O massacre de Corumbiara desenterrado: três lados da verdade

GIL ALESSI São Paulo
Livro de João Peres examina o primeiro grande conflito fundiário do período democrático do Brasil. Reintegração de posse deixou 12 mortos

sábado, 18 de julho de 2015

Autor de livro sobre Massacre de Corumbiara diz: “Há questões não respondidas” João Peres concedeu entrevista ao FOLHA DO SUL ON LINE


 
O jornalista paulista João Peres, numa das viagens que fez a Rondônia, acabou tendo contato com uma das mais tristes histórias da Amazônia: o Massacre de Corumbiara, ocorrido no dia 9 de agosto de 1995. No livro que escreveu sobre o caso, “Corumbiara, caso enterrado”, o autor, com um estilo de grande reportagem, desvenda os atores principais do conflito: a massa de trabalhadores rurais sem terra, a omissão do então governador Valdir Raupp (PMDB, hoje senador) e a atuação lenta dos organismos judiciais.

Nesta entrevista ao FOLHA DO SUL ON LINE, concedida por e-mail, o autor de “Corumbiara, caso enterrado” , que será lançado pela Editora Elefante no dia 20 deste mês, fala das influências que o levaram a escrever o livro, sobre a situação agrária em Rondônia à época e também dá uma opinião sobre a militância petista no município corumbiarense, que na época do massacre estava profundamente envolvida com a questão fundiária.

O que te motivou a escrever o livro?
No começo de 2011, fui escalado para entrevistar um rapaz condenado pelo caso de Corumbiara.
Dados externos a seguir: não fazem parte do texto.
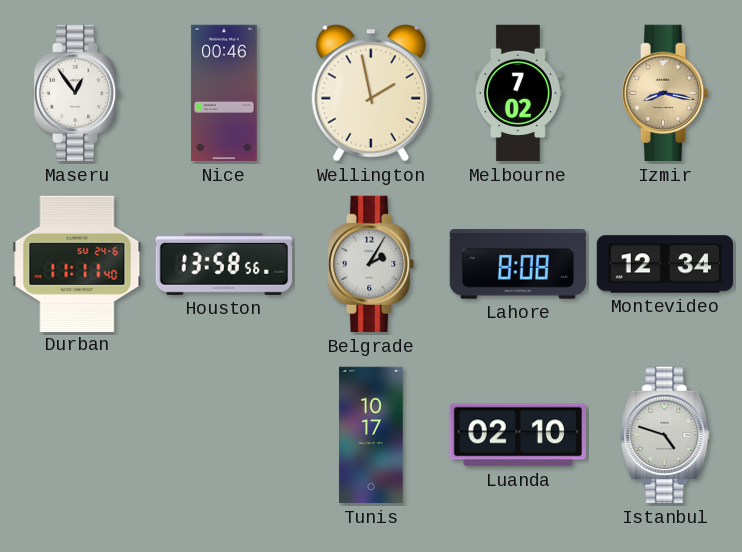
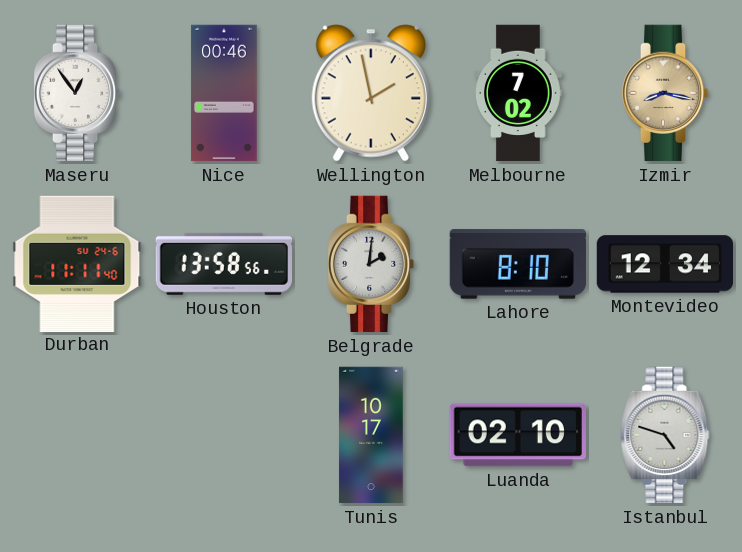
Belgrade: 2:05 -> 2:01
Lahore: 8:08 -> 8:10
Trabalhava na Rede Brasil Atual e a verdade é que sabia muito pouco, quase nada sobre esse caso. Claudemir Gilberto Ramos era um dos líderes do acampamento organizado entre julho e agosto de 1995 por famílias sem-terra do sul de Rondônia. Ele se recusava (ainda se recusa) a cumprir a pena de oito anos e seis meses de prisão por considerá-la injusta.
Fizemos a entrevista. Mantive contato com pessoas próximas a ele. No começo de 2013, ele havia decidido se entregar, mas, depois, como de outras vezes, desistiu da ideia. Voltei a estudar o assunto e decidi ir a Rondônia. Inicialmente, a ideia era fazer um livro sobre o perfil dele. É uma história forte: saiu do acampamento na Santa Elina extremamente machucado, foi acusado, teve divergências dentro dos movimentos dos quais foi parte, acabou condenado e fugiu. Mas, no decorrer da apuração, notei que o melhor seria fazer um livro-reportagem.
Primeiro porque seria um risco apostar numa história individual de uma pessoa que está viva, que tem interesses por defender. Segundo porque acabei tomando contato com outras trajetórias individuais e coletivas muito interessantes. Então, pareceu-me que o formato de livro-reportagem seria o mais adequado. Para minha surpresa, não havia quase nada publicado sobre um episódio tão importante. Era uma lacuna a ser preenchida. Como tenho dito, o livro não dá resposta a todas as questões, longe disso, mas tenta oferecer versões diferentes sobre um caso relevante para Rondônia e para o Brasil pós-ditadura.

Como você teve contato com esse tema, uma vez que é de outra região do país?
Por essa razão que te mencionei acima. Sou de São Paulo e havia ido a Porto Velho apenas uma vez, para um trabalho sobre o presídio de Urso Branco para a Secretaria de Direitos Humanos da Presidência da República. Como quase todos os moradores de regiões distantes, pensava na Amazônia como uma grande floresta, estática, sem elementos humanos. Foi um prazer descobrir como minha visão era fruto de absoluta ignorância sobre a extrema heterogeneidade da região. Se a gente fizer um recorte apenas em Rondônia, verá situações sociais, políticas, econômicas e naturais muito diferentes. Foi uma descoberta gratificante.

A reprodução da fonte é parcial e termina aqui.